Brachiopods are a class of animals that, on the surface, resemble bivalves (such as clams) because they have two shells and are rooted to the seafloor, rocks, or reefs. Brachiopods, however, show themselves to be substantially different in many ways when examined from the inside. In reality, brachiopods use a pair of tentacles folded into a horseshoe-shaped organ to filter water.

This type of organ is known as a lophophore, and the phoronids (also known as "horseshoe worms") and bryozoans are two additional important species that share it with brachiopods ("moss animals"). Brachiopods, bryozoans, and phoronids, collectively known as the Lophophorata for its filter-feeding organ, are each other's closest living cousins, according to molecular studies that reconstruct evolutionary trees using amino acid sequences.

Dr. Luke Parry, a co-author from the University of Oxford, added: "Wufengella is part of a critical group of Cambrian fossils for comprehending the evolution of lophophorates. They are known as tommotiids, and it is because of these fossils that we are able to comprehend how brachiopods changed from having many shell-like plates grouped into a cone or tube to having two shells.

"We have long known about this tommotiid group known as the camenellans. Instead than being anchored in one location and feeding with a lophophore, paleontologists believed that those shells were attached to an agile organism that was crawling around.

The group of palaeontologists from the Universities of Bristol, Yunnan, Oxford, the Natural History Museum in London, and the Muséum national d'Histoire Naturelle in Paris show that Wufengella is a complete camenellan tommotiid, revealing the appearance of the long-sought-after wormy ancestor to lophophorates.

Dr. Parry continued, "I couldn't believe my eyes when I first realized what this fossil was that I was looking at under the microscope. We had often wondered about this fossil and hoped to someday see it in person.

The fossil supports the palaeontological hypothesis that the ancestor of lophophorates was a quick, armored worm, but it also highlights various theories about how lophophorates might be connected to segmented worms due to the look of its soft anatomy.

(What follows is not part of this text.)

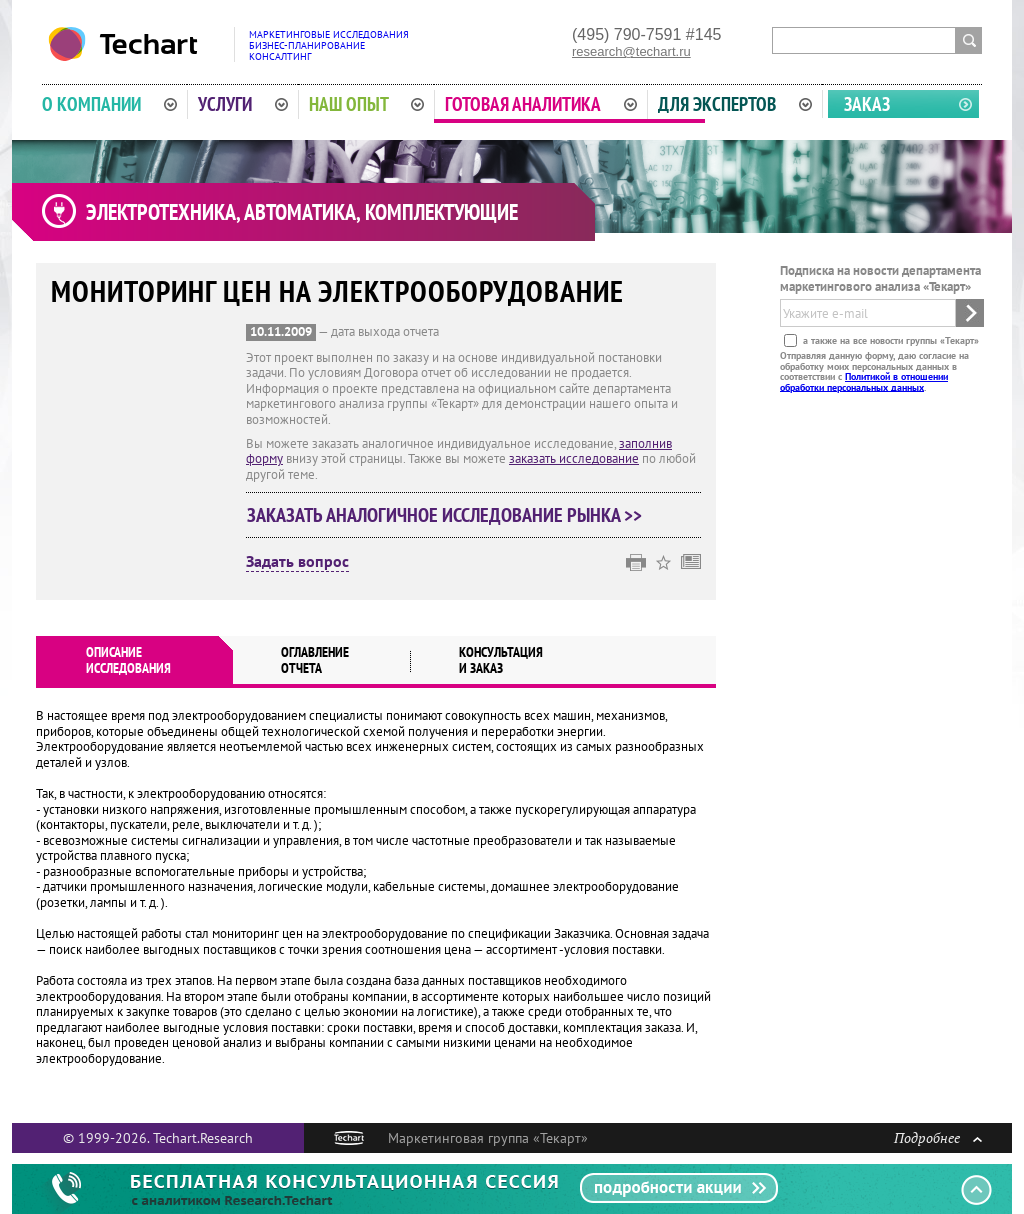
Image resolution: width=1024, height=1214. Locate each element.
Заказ (867, 104)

Brachiopods have several, paired body chambers, distinctive kidney structures, and bundles of hairs on their back as larvae, according to Dr. Vinther. They were aware of how much brachiopods resemble annelid worms because of these similarities.

We now understand that the commonalities are a result of ancestry. The annelids' anatomy was most similar to that of the lophophorates' common ancestor.

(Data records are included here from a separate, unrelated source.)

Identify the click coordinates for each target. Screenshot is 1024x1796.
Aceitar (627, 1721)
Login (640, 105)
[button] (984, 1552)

"At some time, the tommotiid ancestor of the lophophorates evolved suspension feeding and became sessile" (catching particles suspended in the water). A lengthy, wormlike body with numerous, repetitive body units was reduced and became less effective at that point.

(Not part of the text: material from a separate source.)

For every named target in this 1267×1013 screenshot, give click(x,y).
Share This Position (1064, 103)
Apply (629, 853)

Greg Edgecombe, a co-author from the Natural History Museum, said: "This discovery emphasizes the use of fossils in reconstructing evolution.

"By focusing just on live creatures and the relatively few physical traits that are shared by various phyla, we only receive a partial picture. When we trace each lineage back to its origins using fossils like Wufengella, we can see how they formerly had very distinct appearances and extremely varied lifestyles, sometimes unique and other times shared with more distant relatives.